Con una de las fronteras más extensas entre dos países, por donde se registran los cruces peatonales y vehiculares diarios más numerosos del planeta, cuyas aduanas reportan ingresos fiscales considerables para el presupuesto de ambas naciones; con una población conjunta de 93 millones de personas: 70 millones en los cuatro estados fronterizos del sur de la Unión Americana y 23 millones en los seis estados de la frontera norte de México (por sí mismos y por sus dinámicas socioeconómicas, estos estados conforman una región importante a escala global, no solo nacional), la relación México-EU no puede ser de vecinos distantes, distintos o diferentes.
Ahora que la geopolítica volvió a ser una variable importante en las decisiones nacionales, en México tenemos la obligación de convivir, cooperar y colaborar con nuestro vecino del norte, pero sin subordinación ni amagos.
Como todas y todos sabemos, se trata de una relación bilateral asimétrica, porque estamos hablando de la interacción entre una de las potencias mundiales y una nación como México, que busca consolidarse como economía emergente sin perder su soberanía, independencia e identidad nacional.
Tres temas mantienen en este momento el foco de atención y tensión en esta relación entre ambas naciones vecinas: el comercio, la migración y el tráfico de drogas (especialmente, el fentanilo).
El comercio está encontrando su punto de arreglo en un nuevo orden bilateral y a la espera de la actualización del T-MEC el próximo año.

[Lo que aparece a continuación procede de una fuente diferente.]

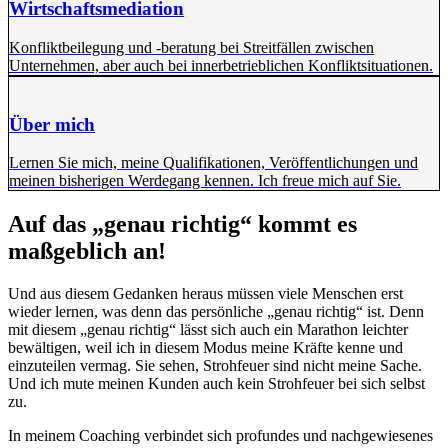
Wirtschaftsmediation
Konfliktbeilegung und -beratung bei Streitfällen zwischen
Unternehmen, aber auch bei innerbetrieblichen Konfliktsituationen.
Über mich
Lernen Sie mich, meine Qualifikationen, Veröffentlichungen und
meinen bisherigen Werdegang kennen. Ich freue mich auf Sie.
Auf das „genau richtig“ kommt es
maßgeblich an!
Und aus diesem Gedanken heraus müssen viele Menschen erst
wieder lernen, was denn das persönliche „genau richtig“ ist. Denn
mit diesem „genau richtig“ lässt sich auch ein Marathon leichter
bewältigen, weil ich in diesem Modus meine Kräfte kenne und
einzuteilen vermag. Sie sehen, Strohfeuer sind nicht meine Sache.
Und ich mute meinen Kunden auch kein Strohfeuer bei sich selbst
zu.
In meinem Coaching verbindet sich profundes und nachgewiesenes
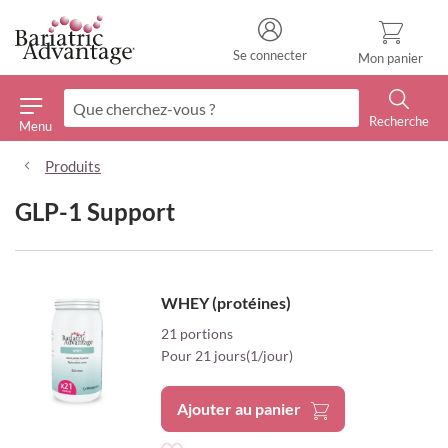
Se connecter
Mon panier
Recherche
Menu
Recherche
Produits
GLP-1 Support
WHEY (protéines)
21 portions
Pour 21 jours(1/jour)
Ajouter au panier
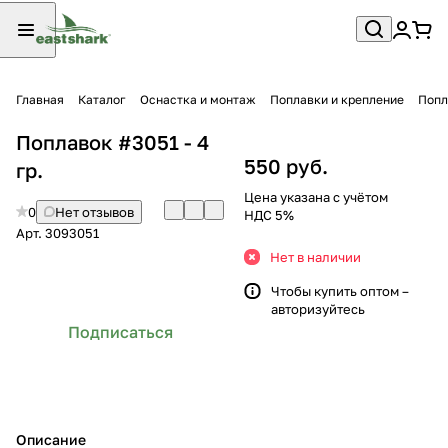
Главная
Каталог
Оснастка и монтаж
Поплавки и крепление
Попл
Поплавок #3051 - 4
550 руб.
гр.
Цена указана с учётом
0
Нет отзывов
НДС 5%
Арт.
3093051
Нет в наличии
Чтобы купить оптом –
авторизуйтесь
Подписаться
Описание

Los flujos migratorios irregulares llegaron a sus mínimos niveles, como no se veía desde los años sesenta del siglo pasado.
El tráfico de drogas también está avanzando, pero es, sin lugar a dudas, el tema que más ha envenenado la relación bilateral actual, contaminándolo todo: la salud, la seguridad, la diplomacia y la política.
Justo cuando se está adelantando en un acuerdo de seguridad que contemple las prioridades de ambas naciones, y se avanza de manera sustancial en el combate a los cárteles criminales —nacionales e internacionales—, que producen, trafican y distribuyen drogas ilícitas, surgen voces e intereses en ambos lados que intentan dinamitar el arreglo.
Eso precisamente buscan quienes apuestan, demandan y exigen una intervención militar directa de fuerzas extranjeras en territorio mexicano.
Si la sola insinuación de esta salida ofende a millones y millones de mexicanas y mexicanos, y también a ciudadanas y ciudadanos estadunidenses que quieren y respetan a México, su concreción abriría una herida nacional de más de 180 años, que la diplomacia, el comercio y la política de buena vecindad lograron mitigar, pero nunca borrar de la conciencia de nuestro pueblo.
Lo más lamentable de este nuevo episodio de tensión es que los polkos de ayer, aquellos que aplaudieron y hasta salieron a vitorear la invasión de 1846-1848, tienen a sus descendientes muy activos en el México de hoy. Son los mismos que apuestan a que a nuestro país le vaya mal o le vaya peor, con tal de obtener por la fuerza del asalto al poder público lo que no obtuvieron por la fuerza de las urnas.
Hoy, más que nunca, la integridad de la nación mexicana es el valor supremo que debemos defender en la vida pública, donde, además de la historia que inspira a nuestro Himno Nacional, contamos con la solidez y la fortaleza del liderazgo de la presidenta Claudia Sheinbaum.